(Items listed in a dataset)
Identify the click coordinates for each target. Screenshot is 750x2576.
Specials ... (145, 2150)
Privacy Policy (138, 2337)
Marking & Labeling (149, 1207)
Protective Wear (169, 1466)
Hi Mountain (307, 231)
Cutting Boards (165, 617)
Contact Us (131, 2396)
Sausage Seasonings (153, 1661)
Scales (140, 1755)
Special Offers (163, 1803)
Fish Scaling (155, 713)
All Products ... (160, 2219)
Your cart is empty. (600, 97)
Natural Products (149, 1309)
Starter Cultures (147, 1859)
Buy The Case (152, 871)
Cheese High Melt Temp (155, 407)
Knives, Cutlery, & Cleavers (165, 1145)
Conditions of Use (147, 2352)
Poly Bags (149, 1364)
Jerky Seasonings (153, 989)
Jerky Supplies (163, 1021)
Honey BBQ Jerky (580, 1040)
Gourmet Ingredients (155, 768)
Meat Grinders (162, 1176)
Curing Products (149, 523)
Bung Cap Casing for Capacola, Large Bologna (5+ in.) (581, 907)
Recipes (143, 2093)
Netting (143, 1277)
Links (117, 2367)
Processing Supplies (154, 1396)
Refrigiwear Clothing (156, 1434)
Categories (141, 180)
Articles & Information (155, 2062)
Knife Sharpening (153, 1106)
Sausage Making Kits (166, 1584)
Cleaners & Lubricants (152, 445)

**THE PROBLEM**
Exactly as they stand above, repeat all the records.

**EXERCISE OUTPUT**
Identify the click coordinates for each target. Screenshot is 750x2576.
Specials ... (145, 2150)
Privacy Policy (138, 2337)
Marking & Labeling (149, 1207)
Protective Wear (169, 1466)
Hi Mountain (307, 231)
Cutting Boards (165, 617)
Contact Us (131, 2396)
Sausage Seasonings (153, 1661)
Scales (140, 1755)
Special Offers (163, 1803)
Fish Scaling (155, 713)
All Products ... (160, 2219)
Your cart is empty. (600, 97)
Natural Products (149, 1309)
Starter Cultures (147, 1859)
Buy The Case (152, 871)
Cheese High Melt Temp (155, 407)
Knives, Cutlery, & Cleavers (165, 1145)
Conditions of Use (147, 2352)
Poly Bags (149, 1364)
Jerky Seasonings (153, 989)
Jerky Supplies (163, 1021)
Honey BBQ Jerky (580, 1040)
Gourmet Ingredients (155, 768)
Meat Grinders (162, 1176)
Curing Products (149, 523)
Bung Cap Casing for Capacola, Large Bologna (5+ in.) (581, 907)
Recipes (143, 2093)
Netting (143, 1277)
Links (117, 2367)
Processing Supplies (154, 1396)
Refrigiwear Clothing (156, 1434)
Categories (141, 180)
Articles & Information (155, 2062)
Knife Sharpening (153, 1106)
Sausage Making Kits (166, 1584)
Cleaners & Lubricants (152, 445)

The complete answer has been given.